> [What is needed]
Gather up every line from the entries below that uses the word "Location".

##### Task data

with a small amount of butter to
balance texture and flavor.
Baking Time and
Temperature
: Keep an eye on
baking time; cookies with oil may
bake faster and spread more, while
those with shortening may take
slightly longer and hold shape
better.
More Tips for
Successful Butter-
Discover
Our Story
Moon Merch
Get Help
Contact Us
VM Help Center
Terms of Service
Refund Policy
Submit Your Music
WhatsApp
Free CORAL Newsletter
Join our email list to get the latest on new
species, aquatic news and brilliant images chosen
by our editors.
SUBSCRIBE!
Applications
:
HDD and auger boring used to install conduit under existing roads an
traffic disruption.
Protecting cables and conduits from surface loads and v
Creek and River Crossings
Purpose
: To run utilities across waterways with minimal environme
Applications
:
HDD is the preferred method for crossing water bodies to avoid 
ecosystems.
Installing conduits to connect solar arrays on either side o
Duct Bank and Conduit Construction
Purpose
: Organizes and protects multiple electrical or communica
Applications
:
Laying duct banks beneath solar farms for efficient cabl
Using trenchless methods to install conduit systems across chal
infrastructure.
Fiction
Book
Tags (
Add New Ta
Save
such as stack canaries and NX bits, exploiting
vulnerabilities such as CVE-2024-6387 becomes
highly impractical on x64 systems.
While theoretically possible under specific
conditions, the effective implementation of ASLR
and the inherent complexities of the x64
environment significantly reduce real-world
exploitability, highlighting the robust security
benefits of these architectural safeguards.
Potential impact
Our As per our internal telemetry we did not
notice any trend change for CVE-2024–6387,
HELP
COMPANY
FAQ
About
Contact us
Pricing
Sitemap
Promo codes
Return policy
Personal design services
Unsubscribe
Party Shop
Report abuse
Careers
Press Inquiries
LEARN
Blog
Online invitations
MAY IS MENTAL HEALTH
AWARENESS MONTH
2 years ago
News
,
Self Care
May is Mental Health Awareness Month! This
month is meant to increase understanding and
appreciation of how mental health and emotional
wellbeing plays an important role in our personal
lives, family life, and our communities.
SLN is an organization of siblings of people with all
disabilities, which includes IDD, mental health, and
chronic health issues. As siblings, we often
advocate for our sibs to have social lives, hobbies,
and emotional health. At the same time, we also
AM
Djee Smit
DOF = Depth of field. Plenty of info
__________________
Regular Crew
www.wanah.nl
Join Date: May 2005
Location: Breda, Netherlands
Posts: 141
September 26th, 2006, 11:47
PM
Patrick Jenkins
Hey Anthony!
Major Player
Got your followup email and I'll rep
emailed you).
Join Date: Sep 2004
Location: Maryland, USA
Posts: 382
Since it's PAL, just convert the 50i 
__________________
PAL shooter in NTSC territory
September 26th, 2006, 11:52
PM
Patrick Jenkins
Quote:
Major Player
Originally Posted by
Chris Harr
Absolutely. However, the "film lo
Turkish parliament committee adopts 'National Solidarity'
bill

##########

> [The answer]
Location: Breda, Netherlands
Location: Maryland, USA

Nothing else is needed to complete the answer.